Leon took the grey throne.

Even seated, his mind did not rest. It never did. Thoughts moved through him in crowded currents, too many to order, too many to silence. He looked at the table, the glasses, the world suspended behind them, and his mind filled each thing with meanings it did not ask for. He wanted normalcy, yet his thoughts had long ago drifted from normal roads. Somewhere within him, devotion and confusion had woven themselves so tightly together that he could no longer separate reverence from fear, nor fear from fascination. He sat upright, composed on the outside, while inwardly his thoughts pressed against one another like people trapped in a chapel with no doors.

Elias took the green throne.

He said nothing.

There was always something hidden about him, some second side that moved beneath the first like another figure walking just behind a curtain. Even in silence, he never felt entirely singular. There were moments when he seemed wholly present, and others when he looked like a man listening to another voice from somewhere just beyond the edge of hearing. He sat with perfect stillness, yet the stillness itself felt secretive, as though it concealed an inward turning no one else was meant to witness.

Ciel took the golden throne.

And for one brief, fragile moment, the four of them looked almost complete.

Like rulers.

Like brothers.

Like companions gathered at the end of the world beneath the light of a distant earth.

But the feeling did not last.

Because the Void Castle did not know how to keep warmth. It could imitate it, certainly. It could prepare wine, arrange chairs, summon shadows to serve, and hang a world in the background like a piece of heavenly theatre. Yet none of that could change the deeper truth of the place.

It was lonely.

Terribly, immeasurably lonely.

That loneliness lived most of all in Ciel.

He had prepared the table. He had arranged the drinks. He had chosen the glasses, the cloth, the careful symmetry of it all. There was a childlike sincerity to the effort, something so earnest that it became painful to look at directly. He had wanted this gathering to mean something. Wanted their return to fill the emptiness, if only for an hour. Wanted, perhaps, to pretend that ruling the Void Castle did not mean reigning over absence.

And for a while, they spoke.

"Write to me, my friend. Once each month. And once each year, come and visit. I will be expecting you," El spoke.
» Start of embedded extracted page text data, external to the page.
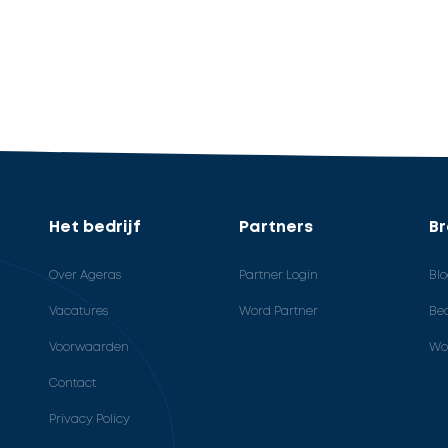
Het bedrijf
Partners
B
Over Ageras
Partner Login
Bl
Vacatures
Word Partner
Bed
Voorwaarden
Wo
Contact
Privacy Policy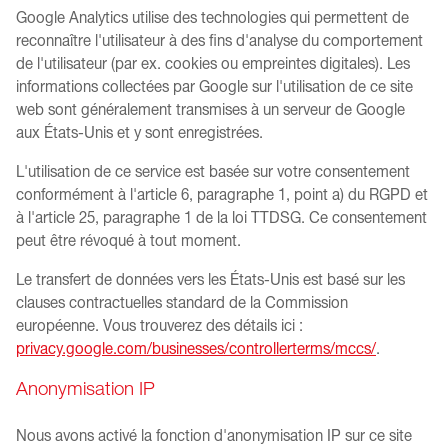
Google Analytics utilise des technologies qui permettent de
reconnaître l'utilisateur à des fins d'analyse du comportement
de l'utilisateur (par ex. cookies ou empreintes digitales). Les
informations collectées par Google sur l'utilisation de ce site
web sont généralement transmises à un serveur de Google
aux États-Unis et y sont enregistrées.
L'utilisation de ce service est basée sur votre consentement
conformément à l'article 6, paragraphe 1, point a) du RGPD et
à l'article 25, paragraphe 1 de la loi TTDSG. Ce consentement
peut être révoqué à tout moment.
Le transfert de données vers les États-Unis est basé sur les
clauses contractuelles standard de la Commission
européenne. Vous trouverez des détails ici :
privacy.google.com/businesses/controllerterms/mccs/
.
Anonymisation IP
Nous avons activé la fonction d'anonymisation IP sur ce site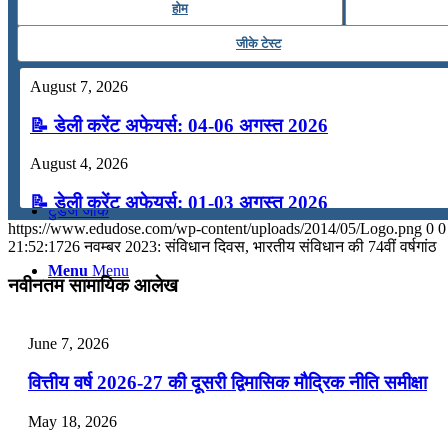
होम
कंप्यूटर
जीके टेस्ट
August 7, 2026
अंग्रेजी
📝 डेली करेंट अफेयर्स: 04-06 अगस्त 2026
मॉक टेस्ट
August 4, 2026
📝 डेली करेंट अफेयर्स: 01-03 अगस्त 2026
टुडेज जीके
https://www.edudose.com/wp-content/uploads/2014/05/Logo.png
0
0
July 31, 2026
21:52:17
26 नवम्बर 2023: संविधान दिवस, भारतीय संविधान की 74वीं वर्षगांठ
Menu
Menu
📝 डेली करेंट अफेयर्स: 28-31 जुलाई 2026
नवीनतम सामायिक आलेख
July 28, 2026
June 7, 2026
📝 डेली करेंट अफेयर्स: 25-27 जुलाई 2026
वित्तीय वर्ष 2026-27 की दूसरी द्विमासिक मौद्रिक नीति समीक्षा
July 25, 2026
May 18, 2026
📝 डेली करेंट अफेयर्स: 22-24 जुलाई 2026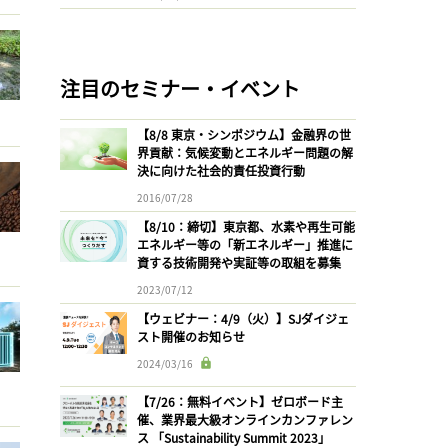
注目のセミナー・イベント
【8/8 東京・シンポジウム】金融界の世
界貢献：気候変動とエネルギー問題の解
決に向けた社会的責任投資行動
2016/07/28
【8/10：締切】東京都、水素や再生可能
エネルギー等の「新エネルギー」推進に
資する技術開発や実証等の取組を募集
2023/07/12
【ウェビナー：4/9（火）】SJダイジェ
スト開催のお知らせ
2024/03/16
【7/26：無料イベント】ゼロボード主
催、業界最大級オンラインカンファレン
ス 「Sustainability Summit 2023」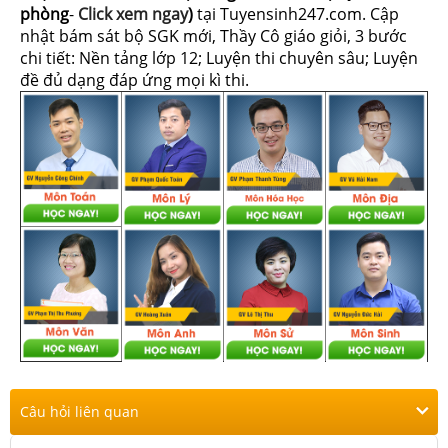
phòng
-
Click xem ngay
)
tại Tuyensinh247.com.
Cập
nhật bám sát bộ SGK mới, Thầy Cô giáo giỏi, 3 bước
chi tiết: Nền tảng lớp 12; Luyện thi chuyên sâu; Luyện
đề đủ dạng đáp ứng mọi kì thi.
Câu hỏi liên quan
Words passed between them over silver glass and red cloth. Their voices rose and fell beneath the silent watching world behind them. Yet even as they discussed whatever lay ahead, there remained a distance between them that not even proximity could mend. El's indifference was a wall no hand could cross. Leon's mind was too crowded to truly arrive. Elias kept too much of himself hidden in that unknowable second depth.

And Ciel, though seated among them, was already alone.
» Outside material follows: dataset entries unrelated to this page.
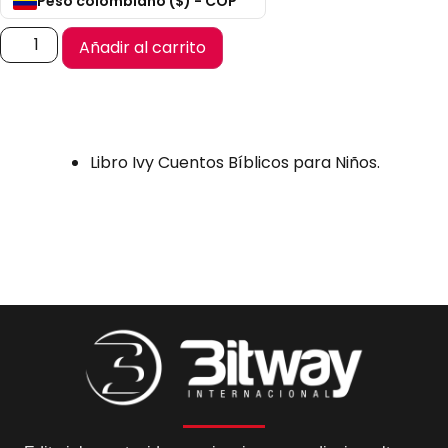
Peso colombiano ($) - COP
Añadir al carrito
Libro Ivy Cuentos Bíblicos para Niños.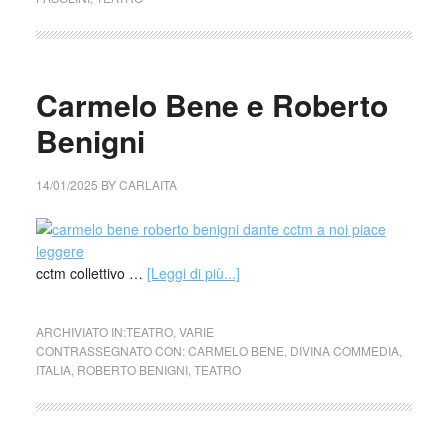
Carmelo Bene e Roberto
Benigni
14/01/2025
BY
CARLAITA
cctm collettivo …
[Leggi di più...]
ARCHIVIATO IN:
TEATRO
,
VARIE
CONTRASSEGNATO CON:
CARMELO BENE
,
DIVINA COMMEDIA
,
ITALIA
,
ROBERTO BENIGNI
,
TEATRO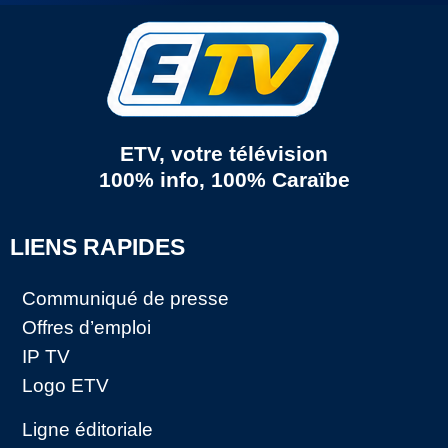
ETV, votre télévision
100% info, 100% Caraïbe
LIENS RAPIDES
Communiqué de presse
Offres d’emploi
IP TV
Logo ETV
Ligne éditoriale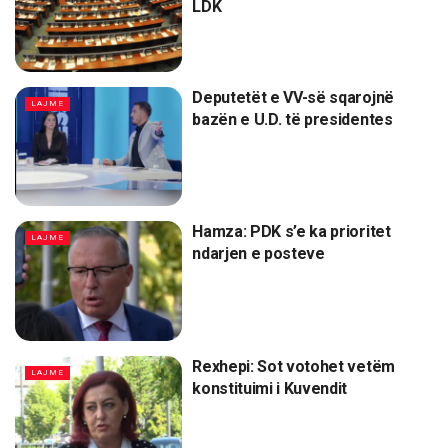
LDK
Deputetët e VV-së sqarojnë
LAJME
bazën e U.D. të presidentes
Hamza: PDK s’e ka prioritet
LAJME
ndarjen e posteve
Rexhepi: Sot votohet vetëm
LAJME
konstituimi i Kuvendit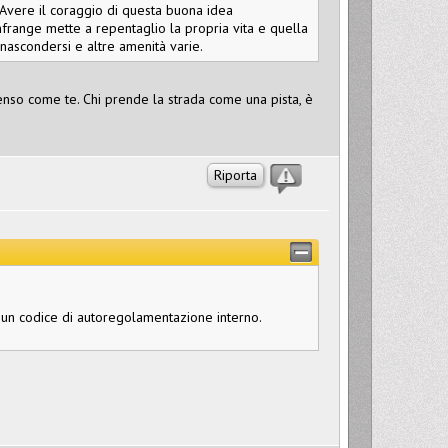
 Avere il coraggio di questa buona idea
frange mette a repentaglio la propria vita e quella
cui nascondersi e altre amenità varie.
 penso come te. Chi prende la strada come una pista, è
Riporta
un codice di autoregolamentazione interno.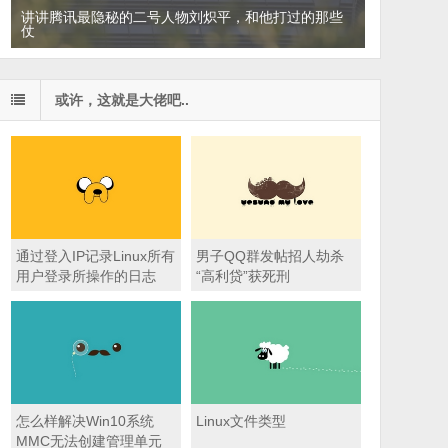
讲讲腾讯最隐秘的二号人物刘炽平，和他打过的那些
仗
或许，这就是大佬吧..
通过登入IP记录Linux所有
男子QQ群发帖招人劫杀
用户登录所操作的日志
“高利贷”获死刑
怎么样解决Win10系统
Linux文件类型
MMC无法创建管理单元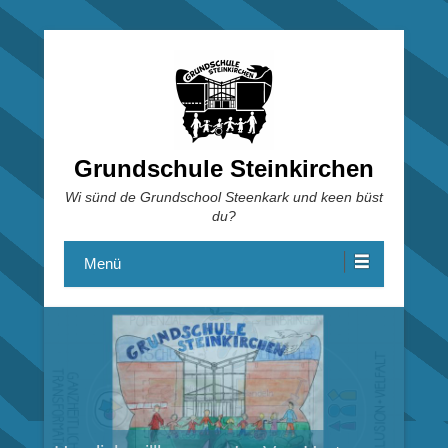
Grundschule Steinkirchen
Wi sünd de Grundschool Steenkark und keen büst
du?
Menü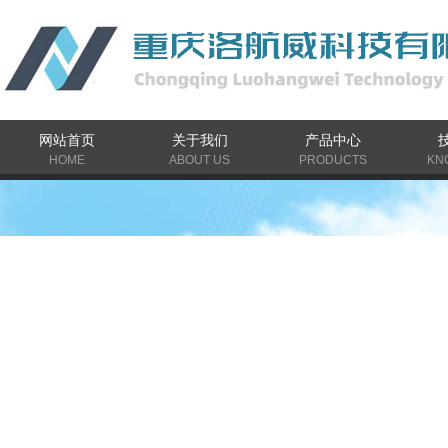
网站首页
关于我们
产品中心
HOME
ABOUT US
PRODUCTS
KN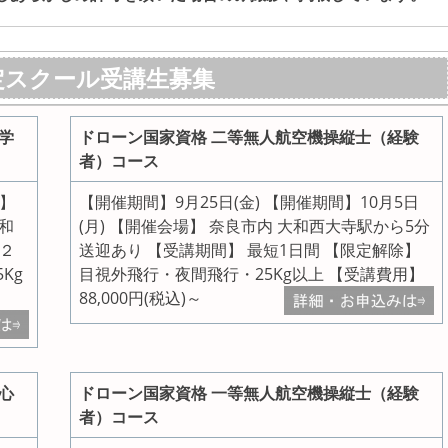
認定スクール受講生募集
学
ドローン国家資格 二等無人航空機操縦士（経験
者）コース
間】
【開催期間】9月25日(金) 【開催期間】10月5日
大和
(月) 【開催会場】 奈良市内 大和西大寺駅から5分
短２
送迎あり 【受講期間】 最短1日間 【限定解除】
Kg
目視外飛行・夜間飛行・25Kg以上 【受講費用】
88,000円(税込)～
心
ドローン国家資格 一等無人航空機操縦士（経験
者）コース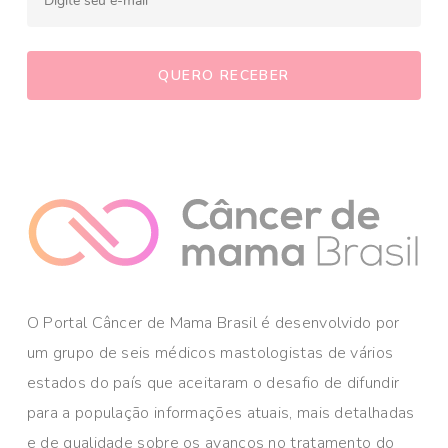
O Portal Câncer de Mama Brasil é desenvolvido por
um grupo de seis médicos mastologistas de vários
estados do país que aceitaram o desafio de difundir
para a população informações atuais, mais detalhadas
e de qualidade sobre os avanços no tratamento do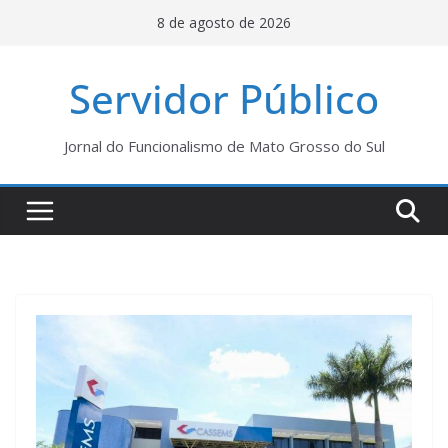
Pular
8 de agosto de 2026
para
o
Servidor Público
conteúdo
Jornal do Funcionalismo de Mato Grosso do Sul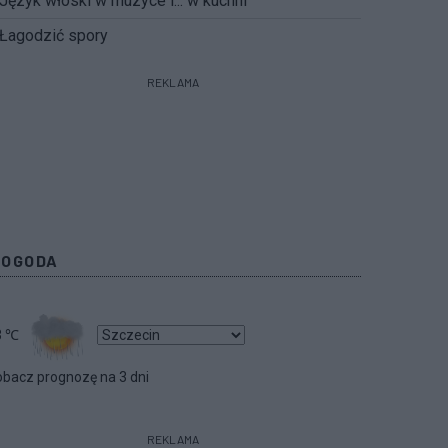
Język włoski w muzyce i... w kuchni
Łagodzić spory
REKLAMA
POGODA
3
℃
bacz prognozę na 3 dni
REKLAMA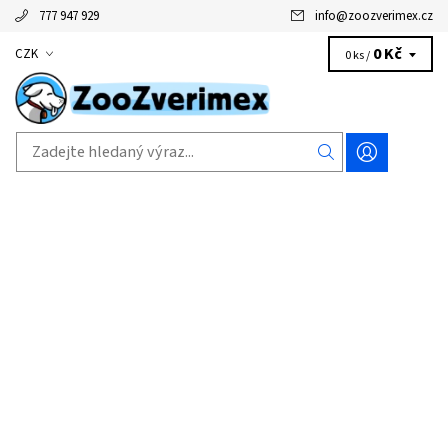
777 947 929
info
@
zoozverimex.cz
0 Kč
CZK
0 ks /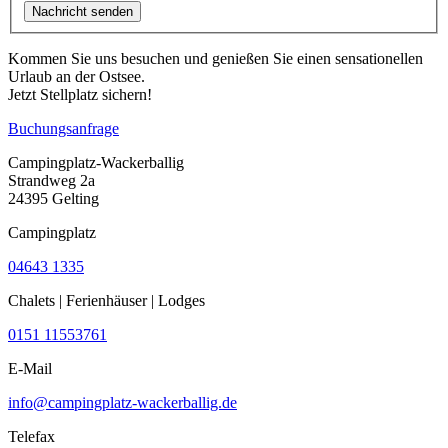
Kommen Sie uns besuchen und genießen Sie einen sensationellen
Urlaub an der Ostsee.
Jetzt Stellplatz sichern!
Buchungsanfrage
Campingplatz-Wackerballig
Strandweg 2a
24395 Gelting
Campingplatz
04643 1335
Chalets | Ferienhäuser | Lodges
0151 11553761
E-Mail
info@campingplatz-wackerballig.de
Telefax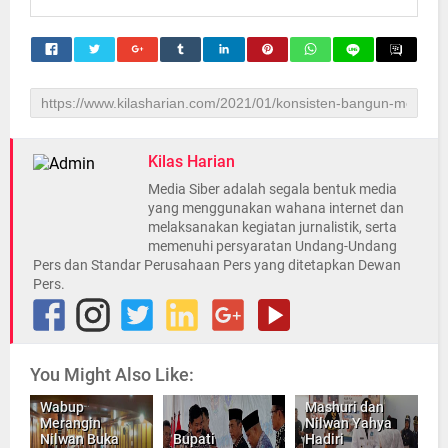
Kilas Harian
Media Siber adalah segala bentuk media
yang menggunakan wahana internet dan
melaksanakan kegiatan jurnalistik, serta
memenuhi persyaratan Undang-Undang
Pers dan Standar Perusahaan Pers yang ditetapkan Dewan
Pers.
You Might Also Like:
Wabup
Mashuri dan
Merangin
Nilwan Yahya
Nilwan Buka
Bupati
Hadiri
That was the cruelty of it.

Not that he had no one beside him, but that even in company, the Void had already begun reclaiming him. It sat in his smile. It lingered in the stillness of his shoulders. It hid in the care with which he poured the wine, as though every small gesture were his way of resisting a silence that always returned.

Then, as all temporary things must, the gathering came to an end.

El rose first.

Leon and Elias followed.

They left the table, left the thrones, left the bottles half-full beneath the dim and silent glow. They departed as men often do, carrying with them the weight of their own destinies, their own troubles, their own inward storms.

And Ciel remained.

Alone in the Void Castle.

Alone beside the untouched glasses and the fading feast.

Alone beneath the hanging world that seemed close enough to touch yet belonged to another order of existence entirely.

He was its ruler.

Its king.

Its sole witness.

Around him, the vast darkness stretched without limit. The shadows drifted silently at the edge of his vision, faithful and empty. The table stood at the centre of the abyss like the memory of a gathering already becoming unreal. Before him were thrones. Behind him was a world. Around him was infinity.

And none of it could answer when loneliness called.

So Ciel sat there in stillness, smiling faintly in that grand and terrible dark, like the last host at the end of creation, left to govern a kingdom made not of people, but of absence.